El escándalo se inició cuando “Nacho” Juárez Vila escribió en su cuenta de Twitter: “Me acabo de dar cuenta que literalmente me afanaron $18.500 de mi cuenta de Ualá”. “Esto es gravísimo y quiero mi dinero de vuelta urgente”, agregó.
Luego de este tuit, otros usuarios de la red social comenzaron a compartir que habían vivido situaciones similares en los últimos días.
El tuit que dio a conocer el escándalo de Ualá
A medida que los usuarios publicaban su reclamo en Twitter, el fundador de Ualá, Pierpaolo Barbieri, sostuvo que las estafas pudieron concretarse porque los delincuentes adivinaron los códigos de acceso a la cuenta “por ser muy obvios”, como fechas de cumpleaños o combinaciones como 0000.
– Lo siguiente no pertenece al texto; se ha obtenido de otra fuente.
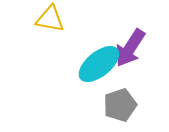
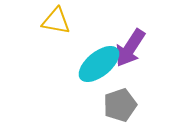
yellow triangle: moved 6 px right, 2 px down
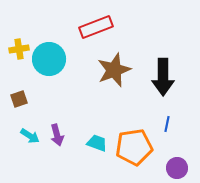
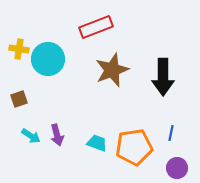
yellow cross: rotated 18 degrees clockwise
cyan circle: moved 1 px left
brown star: moved 2 px left
blue line: moved 4 px right, 9 px down
cyan arrow: moved 1 px right
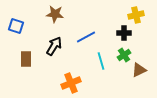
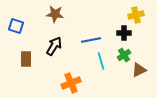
blue line: moved 5 px right, 3 px down; rotated 18 degrees clockwise
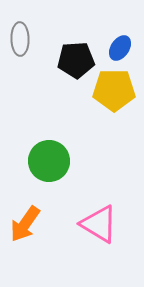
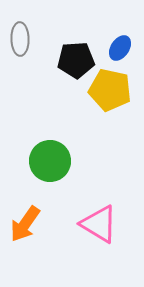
yellow pentagon: moved 4 px left; rotated 12 degrees clockwise
green circle: moved 1 px right
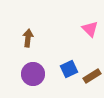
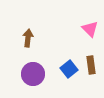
blue square: rotated 12 degrees counterclockwise
brown rectangle: moved 1 px left, 11 px up; rotated 66 degrees counterclockwise
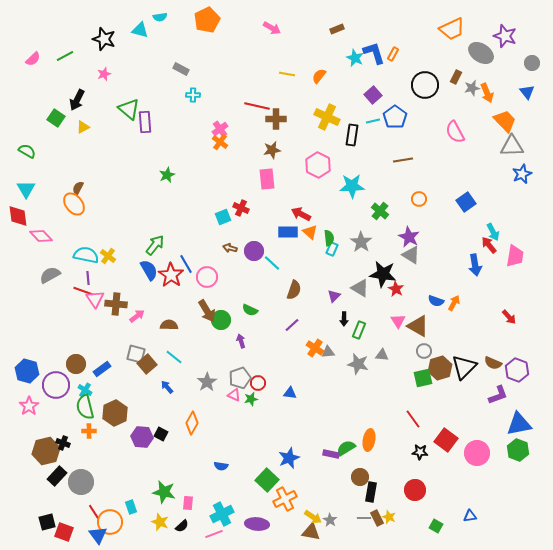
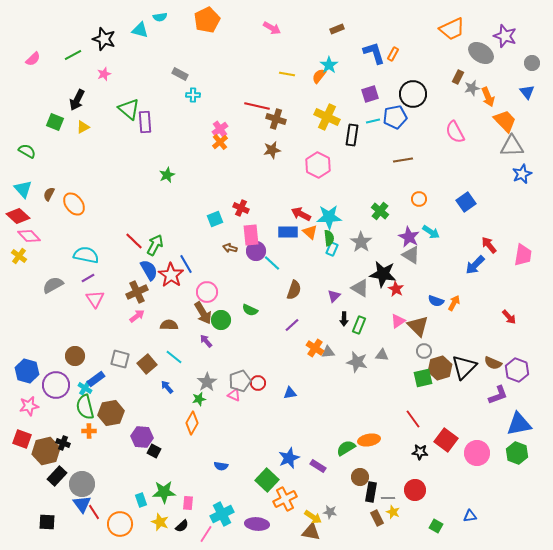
green line at (65, 56): moved 8 px right, 1 px up
cyan star at (355, 58): moved 26 px left, 7 px down; rotated 12 degrees clockwise
gray rectangle at (181, 69): moved 1 px left, 5 px down
brown rectangle at (456, 77): moved 2 px right
black circle at (425, 85): moved 12 px left, 9 px down
orange arrow at (487, 93): moved 1 px right, 4 px down
purple square at (373, 95): moved 3 px left, 1 px up; rotated 24 degrees clockwise
blue pentagon at (395, 117): rotated 25 degrees clockwise
green square at (56, 118): moved 1 px left, 4 px down; rotated 12 degrees counterclockwise
brown cross at (276, 119): rotated 18 degrees clockwise
orange cross at (220, 142): rotated 14 degrees clockwise
pink rectangle at (267, 179): moved 16 px left, 56 px down
cyan star at (352, 186): moved 23 px left, 31 px down
brown semicircle at (78, 188): moved 29 px left, 6 px down
cyan triangle at (26, 189): moved 3 px left; rotated 12 degrees counterclockwise
red diamond at (18, 216): rotated 40 degrees counterclockwise
cyan square at (223, 217): moved 8 px left, 2 px down
cyan arrow at (493, 232): moved 62 px left; rotated 30 degrees counterclockwise
pink diamond at (41, 236): moved 12 px left
green arrow at (155, 245): rotated 10 degrees counterclockwise
purple circle at (254, 251): moved 2 px right
yellow cross at (108, 256): moved 89 px left
pink trapezoid at (515, 256): moved 8 px right, 1 px up
blue arrow at (475, 265): rotated 55 degrees clockwise
gray semicircle at (50, 275): moved 3 px right, 10 px down
pink circle at (207, 277): moved 15 px down
purple line at (88, 278): rotated 64 degrees clockwise
red line at (83, 291): moved 51 px right, 50 px up; rotated 24 degrees clockwise
brown cross at (116, 304): moved 21 px right, 12 px up; rotated 30 degrees counterclockwise
brown arrow at (207, 311): moved 4 px left, 2 px down
pink triangle at (398, 321): rotated 28 degrees clockwise
brown triangle at (418, 326): rotated 15 degrees clockwise
green rectangle at (359, 330): moved 5 px up
purple arrow at (241, 341): moved 35 px left; rotated 24 degrees counterclockwise
gray square at (136, 354): moved 16 px left, 5 px down
brown circle at (76, 364): moved 1 px left, 8 px up
gray star at (358, 364): moved 1 px left, 2 px up
blue rectangle at (102, 369): moved 6 px left, 10 px down
gray pentagon at (240, 378): moved 3 px down
cyan cross at (85, 390): moved 2 px up
blue triangle at (290, 393): rotated 16 degrees counterclockwise
green star at (251, 399): moved 52 px left
pink star at (29, 406): rotated 24 degrees clockwise
brown hexagon at (115, 413): moved 4 px left; rotated 15 degrees clockwise
black square at (161, 434): moved 7 px left, 17 px down
orange ellipse at (369, 440): rotated 70 degrees clockwise
green hexagon at (518, 450): moved 1 px left, 3 px down
purple rectangle at (331, 454): moved 13 px left, 12 px down; rotated 21 degrees clockwise
gray circle at (81, 482): moved 1 px right, 2 px down
green star at (164, 492): rotated 15 degrees counterclockwise
cyan rectangle at (131, 507): moved 10 px right, 7 px up
yellow star at (389, 517): moved 4 px right, 5 px up
gray line at (364, 518): moved 24 px right, 20 px up
gray star at (330, 520): moved 8 px up; rotated 24 degrees counterclockwise
black square at (47, 522): rotated 18 degrees clockwise
orange circle at (110, 522): moved 10 px right, 2 px down
red square at (64, 532): moved 42 px left, 93 px up
pink line at (214, 534): moved 8 px left; rotated 36 degrees counterclockwise
blue triangle at (98, 535): moved 16 px left, 31 px up
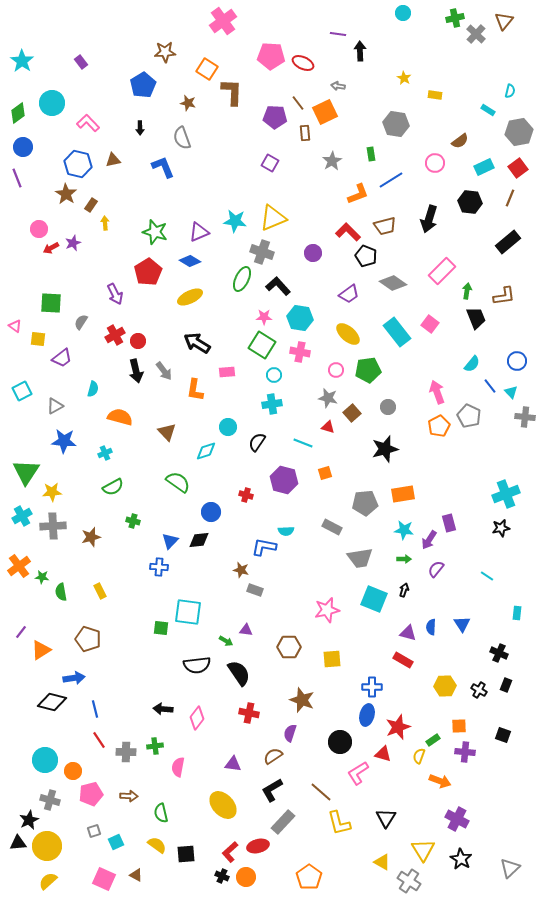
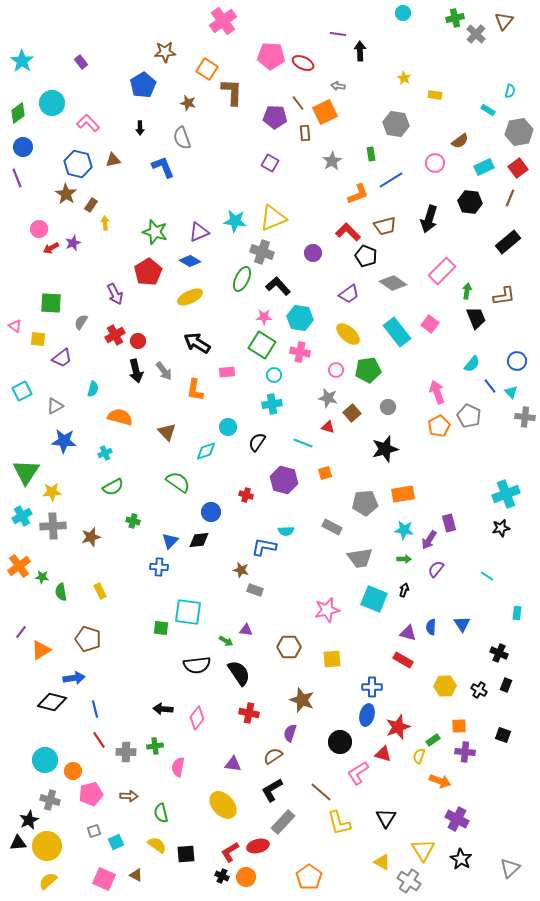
red L-shape at (230, 852): rotated 10 degrees clockwise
A su vez, afirmó que podrían tratarse casos de phising, en los que el estafador se hace pasar por el banco para conseguir acceso a la cuenta.
“Respondemos a todos los casos. Siempre. Hay que cuidase mucho del phishing y de las estafas. Nunca hablar con perfiles no verificados. El soporte está en la app, no en redes ni en WhatsApp. Y nunca hay que usar contraseñas como 0000 o tu cumpleaños”, indicó el fundador de la fintech desde su cuenta de la red social.
Una de las respuestas de Pierpaolo Barbieri, CEO de Ualá
La respuesta de Ualá
Desde Ualá informaron a iProfesional este jueves que “como es de público conocimiento, toda la industria financiera en este último tiempo está registrando una cantidad importante de casos de fraude“.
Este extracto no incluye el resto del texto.